Knapp’s time at The Everett Clinic has come while the clinic was growing rapidly and while the regulatory environment of health care was becoming more and more complicated. Since he became in-house lawyer, Knapp has worked on more business issues.

“I had the opportunity to move into some areas that were not really traditional legal work, but were fascinating to me, around business development, strategy and developing our long-range business plans and, ultimately, the work that led to our partnering process and the decision to align with DaVita,” Knapp said.

Eyes on the merger

The ability to grow was one of the key factors in the decision to merge with DaVita, Knapp and Cooper said. The clinic in late September opened a 40,000-square-foot clinic in Shoreline, its first clinic in King County. The clinic is also in the next few months planning to open an ambulatory surgical center in Edmonds and a smaller office near Mill Creek.

Part of Cooper’s role will be to help guide growth, either by opening new clinics or partnering with existing medical groups.

“Our business plan calls for us to double in size over five years,” Cooper said.

That will include growing more in King County and expanding elsewhere, Knapp said.

“In the near term, I think we’re kind of focused on King and Pierce counties,” Knapp said. “In the long term, we really view the Northwest as a region where we can grow, and that extends from the greater Portland area to the Canadian border.”

For now, Knapp’s new role with the company will be joining the cultures of The Everett Clinic with the new corporate ownership.

“We do know that a lot of folks are watching this transaction, wondering if The Everett Clinic is going to change,” Knapp said. “I would say the only thing that’s constant in life is change. We’re always looking to evolve and improve and, in the classic words of a former board president, how can we do this better?”

Challenges to face

During DaVita’s first earnings conference call after the acquisition, company officials, responding to an analyst’s question about disappointing fee-for-service revenue growth, pointed to The Everett Clinic as the single biggest source. The officials said it was an uncharacteristic stumble.

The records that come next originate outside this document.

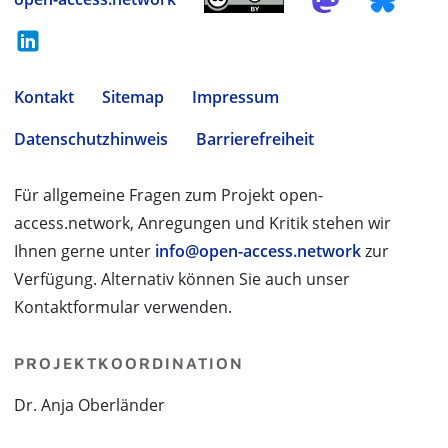
Kontakt
Sitemap
Impressum
Datenschutzhinweis
Barrierefreiheit
Für allgemeine Fragen zum Projekt open-
access.network, Anregungen und Kritik stehen wir
Ihnen gerne unter
info@open-access.network
zur
Verfügung. Alternativ können Sie auch unser
Kontaktformular verwenden.
PROJEKTKOORDINATION
Dr. Anja Oberländer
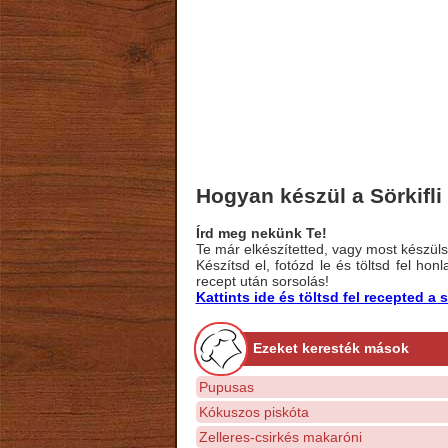
Hogyan készül a Sörkifli
Írd meg nekünk Te!
Te már elkészítetted, vagy most készülsz
Készítsd el, fotózd le és töltsd fel ho
recept után sorsolás!
Kattints ide és töltsd fel recepted 
Ezeket keresték mások
Pupusas
Kókuszos piskóta
Zelleres-csirkés makaróni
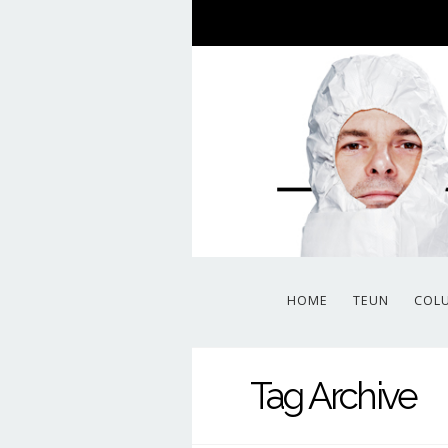
HOME
TEUN
COL
Tag Archive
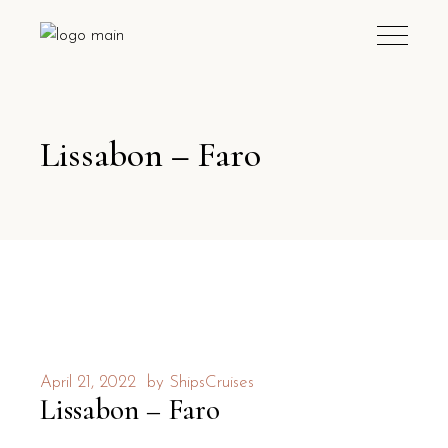
Lissabon – Faro
April 21, 2022
by
ShipsCruises
Lissabon – Faro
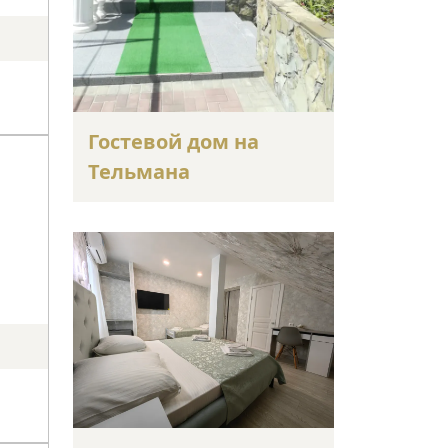
Гостевой дом на
Тельмана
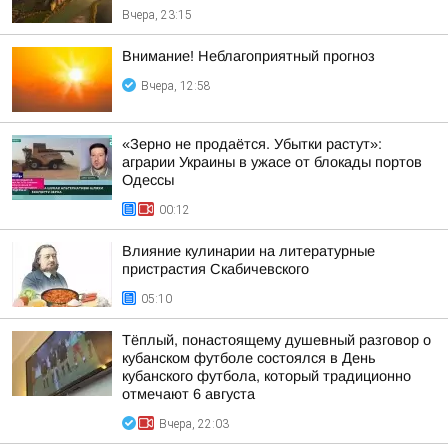
Вчера, 23:15
Внимание! Неблагоприятный прогноз
Вчера, 12:58
«Зерно не продаётся. Убытки растут»:
аграрии Украины в ужасе от блокады портов
Одессы
00:12
Влияние кулинарии на литературные
пристрастия Скабичевского
05:10
Тёплый, понастоящему душевный разговор о
кубанском футболе состоялся в День
кубанского футбола, который традиционно
отмечают 6 августа
Вчера, 22:03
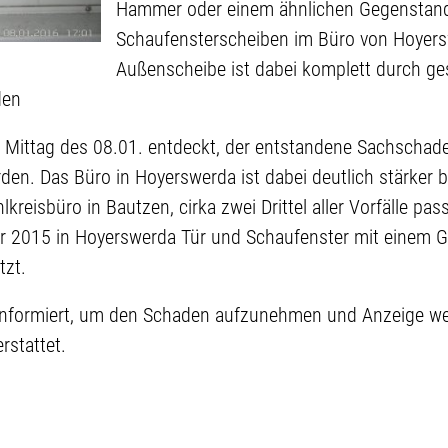
Hammer oder einem ähnlichen Gegenstand 
Schaufensterscheiben im Büro von Hoyers
Außenscheibe ist dabei komplett durch g
den
Mittag des 08.01. entdeckt, der entstandene Sachscha
rden. Das Büro in Hoyerswerda ist dabei deutlich stärker 
reisbüro in Bautzen, cirka zwei Drittel aller Vorfälle passi
 2015 in Hoyerswerda Tür und Schaufenster mit einem Gl
zt.
ll informiert, um den Schaden aufzunehmen und Anzeige
rstattet.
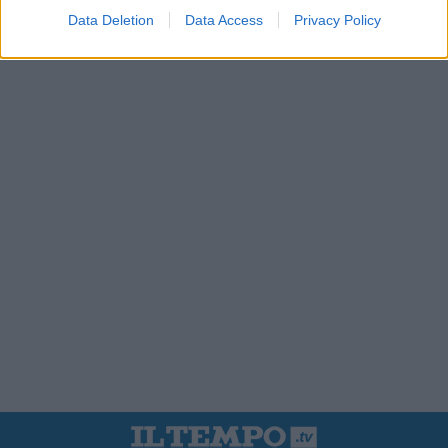
Data Deletion
Data Access
Privacy Policy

“Well, first it’s kind of unusual to get market-specific in an earnings call, but that did come up,” Knapp said. “We have known for a long time that in fee-for-service medicine there is a significant business challenge.”

Fee-for-service is a payment model where services are paid for separately. There’s a concern that it gives an incentive for doctors to provide more treatments because payment is dependent on the quantity of care, rather than quality.

Knapp said the clinic has known over the past six or seven years that the cost of paying for medical treatments has been rising faster than revenue growth, which has stayed relatively flat.

He said that is another of the reasons the clinic has aligned with DaVita, which has been able to grow revenues year over year.

Knapp said that doesn’t necessarily mean the clinic will raise prices. There may be ways to perform more efficiently.

That’s something that needs to be explored, he said, pointing out that health care costs have risen to a little more than 18 percent of the gross domestic product of the country.

One of Knapp’s jobs will be to help his staff — doctors, nurses and others — keep up with increasing demands, from electronic records to administrative burdens. Burnout is a concern among health care providers.

With an aging population, many people don’t come in with a single problem but a “constellation of issues that are all interrelated in very complex ways.”

“The ability to meet the patient where they are, provide the empathy and communication that the patient needs and then partner with them in improving their own health care is a very challenging thing to do,” Knapp said. “I think it’s one of the most complicated things that humans do is the practice of medicine.”